Add some salt to Valentines Day sweetness 

I'm not known for my renditions of traditional sea shanties and songs. In fact, some may doubt that I even know any. Some time ago I laid down some tracks for the classic traditional shanty Bound for the Rio Grande. Then I forgot about them until a couple of weeks ago. I found that they weren't the worst I'd ever recorded. So I've mixed, mastered, and launched this new recording down the ways.

According to my English shantymate Peter, this is a traditional windlass and capstan shanty that was one of the most popular of shanties on British merchant ships when leaving port and pulling up the anchor. Not surprisingly therefore, the traditional words are about saying goodbye. Departure was a big deal back in those days, because the chances of a sailor not returning were much greater. 

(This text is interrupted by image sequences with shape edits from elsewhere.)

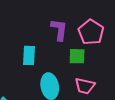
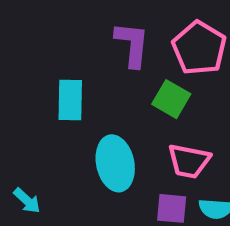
green square: (77, 56) -> (171, 99), turned 30

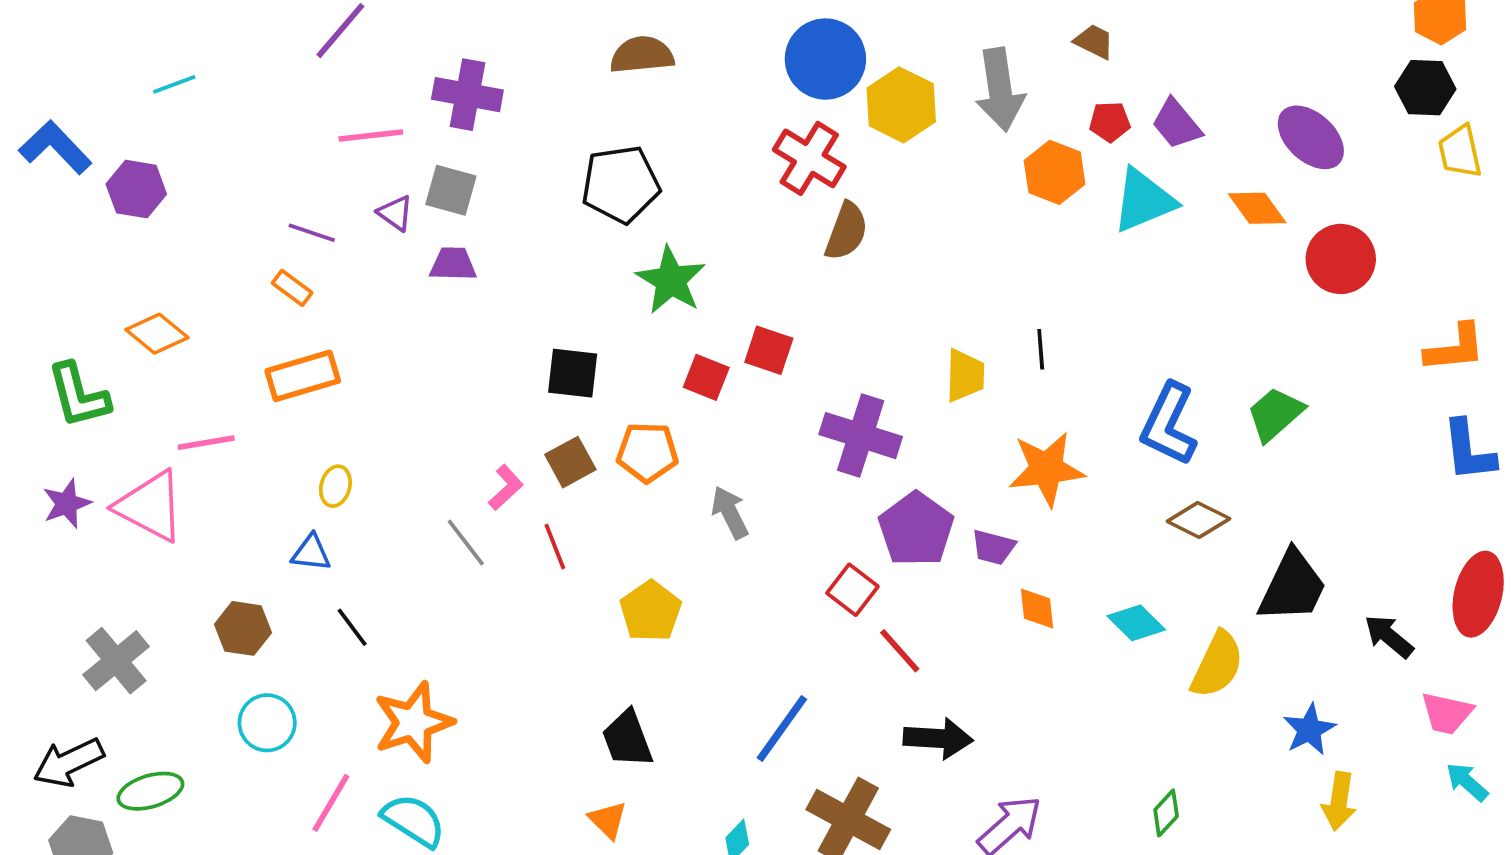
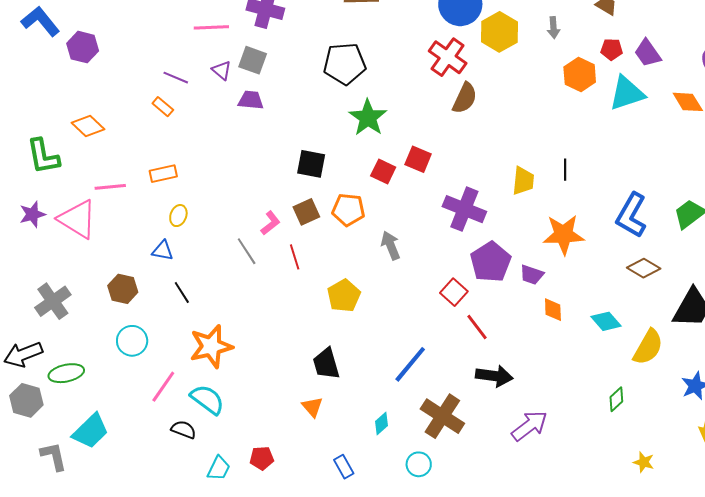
gray arrow: (1000, 90) -> (553, 28), size x0.5
orange rectangle: (303, 376) -> (163, 174), moved, size x0.7
green diamond: (1166, 813) -> (616, 399), moved

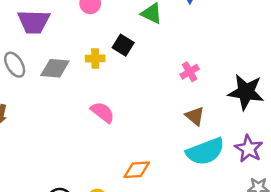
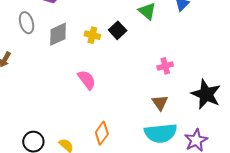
gray diamond: (55, 68) -> (58, 34), turned -45
orange diamond: (137, 170) -> (102, 133), turned -65

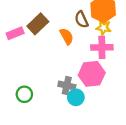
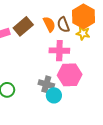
orange semicircle: (67, 36) -> (49, 24), moved
pink cross: (102, 47) -> (59, 51), moved

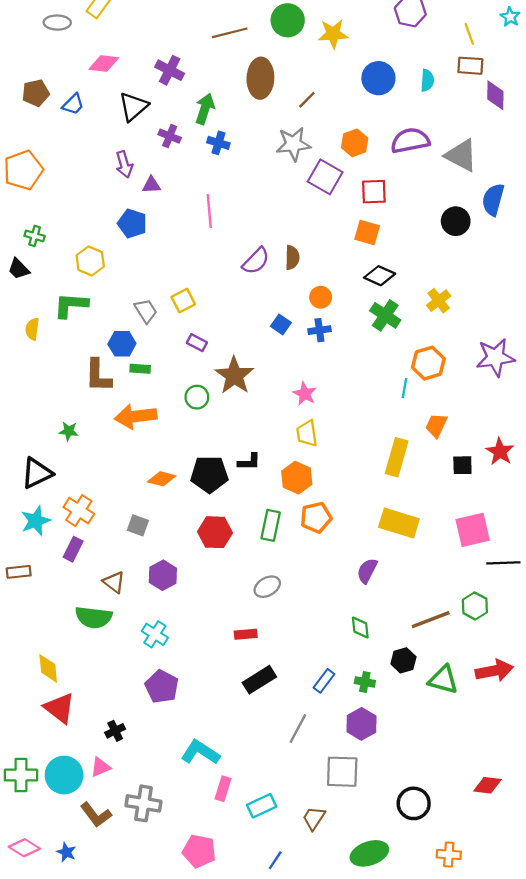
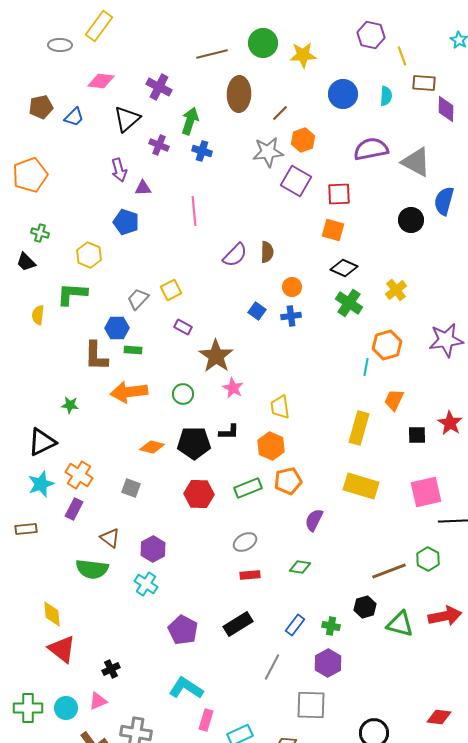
yellow line: (469, 34) -> (402, 56), moved
orange hexagon: (355, 143) -> (303, 140), moved
gray trapezoid: (146, 311) -> (138, 299), turned -105
pink star: (305, 394) -> (233, 388), moved
green circle: (197, 397) -> (183, 394), moved
green rectangle: (271, 525) -> (248, 488), turned 56
purple semicircle: (367, 571) -> (314, 520), moved
purple hexagon: (163, 575) -> (153, 549), moved
green diamond: (360, 628) -> (300, 567), moved, turned -75
red rectangle: (246, 634) -> (250, 575), moved
purple pentagon: (162, 687) -> (183, 630), moved
cyan circle: (64, 775) -> (66, 708), size x0.7

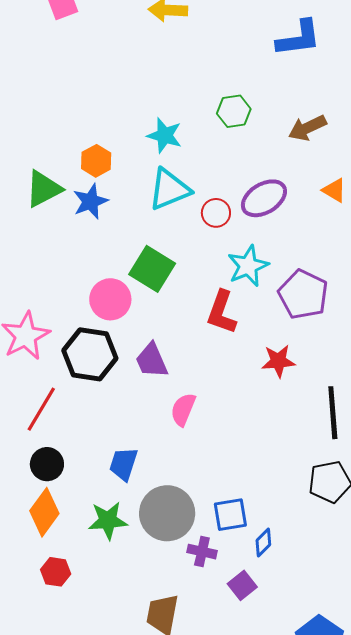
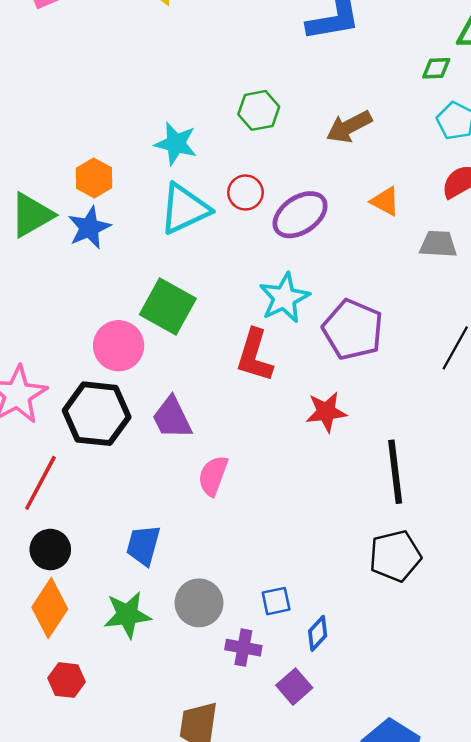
red circle: (216, 213) -> (246, 192), moved
gray circle: (167, 513) -> (199, 603), size x0.7
blue square: (230, 515) -> (276, 601), size x0.7

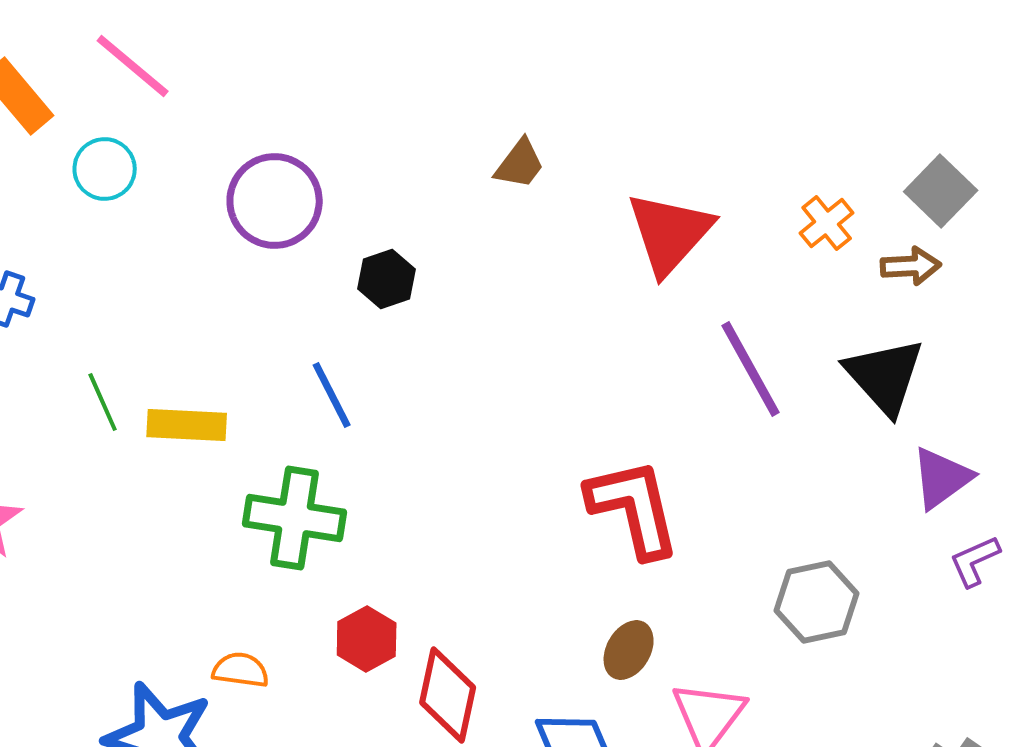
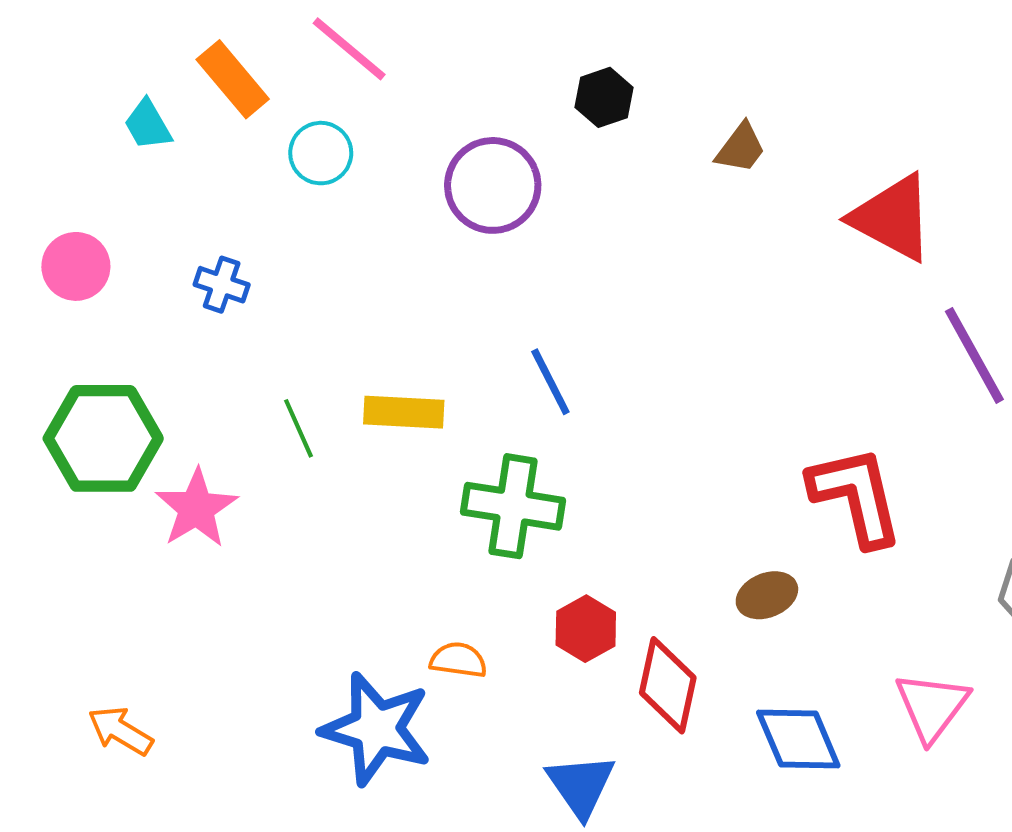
red triangle: (670, 233) -> (892, 218), turned -44
black hexagon: (387, 279) -> (604, 97), moved
green line: (103, 402) -> (298, 428), moved
brown ellipse: (629, 650) -> (767, 595), moved, turned 38

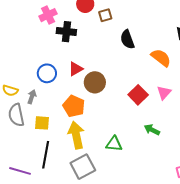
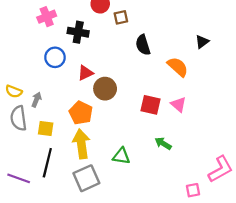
pink cross: (48, 15) -> (47, 17), moved
blue circle: (47, 73) -> (55, 57), moved
pink triangle: (164, 93) -> (178, 104), turned -35
red square: (138, 95) -> (151, 105), turned -36

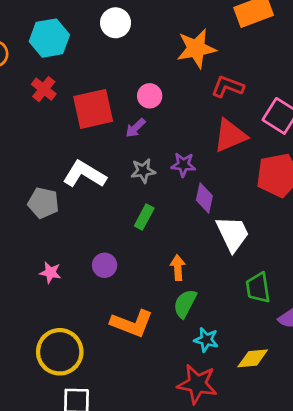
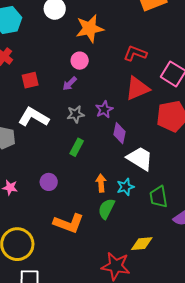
orange star: (196, 48) -> (90, 28), moved
red square: (93, 109) -> (30, 80), moved, size x0.6
purple star: (183, 165) -> (104, 110), turned -30
white trapezoid: (233, 234) -> (140, 158), turned -32
cyan star: (206, 340) -> (125, 187), moved, turned -30
yellow diamond: (253, 358) -> (142, 244), moved

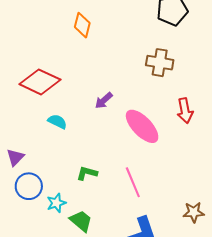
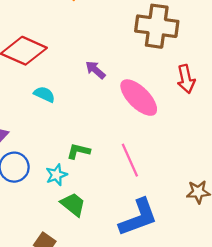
brown cross: (160, 63) -> (157, 26), size x1.4
purple arrow: (104, 101) -> (95, 70), turned 84
cyan star: (56, 203) -> (56, 175), moved

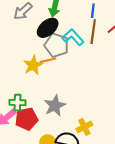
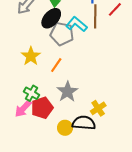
orange line: (48, 60) -> (56, 65), moved, turned -35
yellow star: (33, 65) -> (31, 56), moved
green cross: (17, 103) -> (31, 93), turned 35

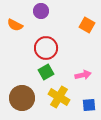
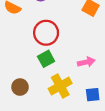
yellow cross: (59, 97) -> (60, 86), turned 30
brown circle: (22, 98) -> (20, 87), size x0.6

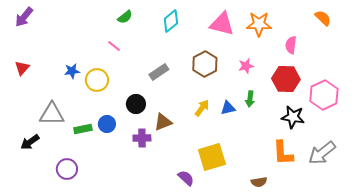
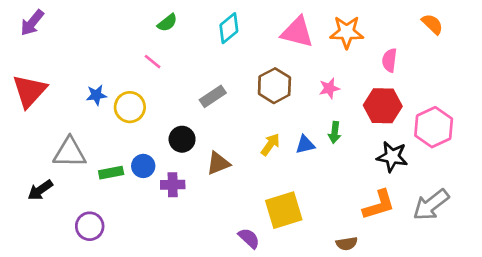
red triangle: (22, 68) -> (29, 91), size x1.8
purple cross: (142, 138) -> (173, 185), moved
orange L-shape: (283, 153) -> (379, 205), turned -104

Like most traditional songs, there are variations on both the the words and the melody floating around. I've stayed with the melody that I've heard most often recorded and sung at festivals. As for the lyrics, maybe it was due to the long dark northern winter "blahs", but I decided to start with a couple of traditional verses, and follow with some of my own (which nonetheless borrow snatches from traditional verses I've heard sung), to make the song a circular story. That is, not merely the uncertainty of leaving, but also the joy of sea voyaging, and the hope of returning.  Yes, I have taken artistic liberties. I hope King Neptune will be Ok with it. 

Fair Warning! 
Both Banjo and Accordion (actually Concertina) are present in this recording! 

The musical arrangement is deliberately "schmaltzy". You are welcome to make cow-milking gestures while listening to it. 

P.S. In case you are wondering, the Rio Grande in this song is not the one along the US-Mexico border, but rather a port in the most southerly state of Brazil, which was and still is an important sea trading port.